(Page-level text extractions)
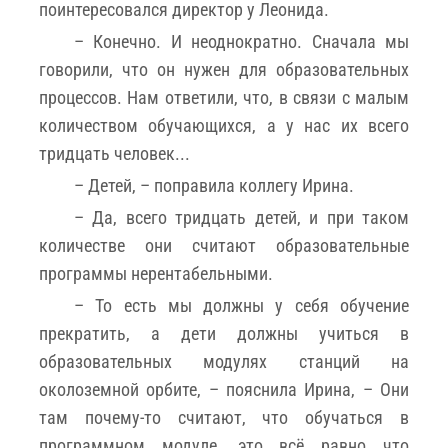
поинтересовался директор у Леонида.
– Конечно. И неоднократно. Сначала мы
говорили, что он нужен для образовательных
процессов. Нам ответили, что, в связи с малым
количеством обучающихся, а у нас их всего
тридцать человек...
– Детей, – поправила коллегу Ирина.
– Да, всего тридцать детей, и при таком
количестве они считают образовательные
программы нерентабельными.
– То есть мы должны у себя обучение
прекратить, а дети должны учиться в
образовательных модулях станций на
околоземной орбите, – пояснила Ирина, – Они
там почему-то считают, что обучаться в
программном модуле, это всё равно что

Task item: Lines from the one holding "у себя обучение" to the last line of the records: return these exactly, and only these.

Reply to the task:
– То есть мы должны у себя обучение
прекратить, а дети должны учиться в
образовательных модулях станций на
околоземной орбите, – пояснила Ирина, – Они
там почему-то считают, что обучаться в
программном модуле, это всё равно что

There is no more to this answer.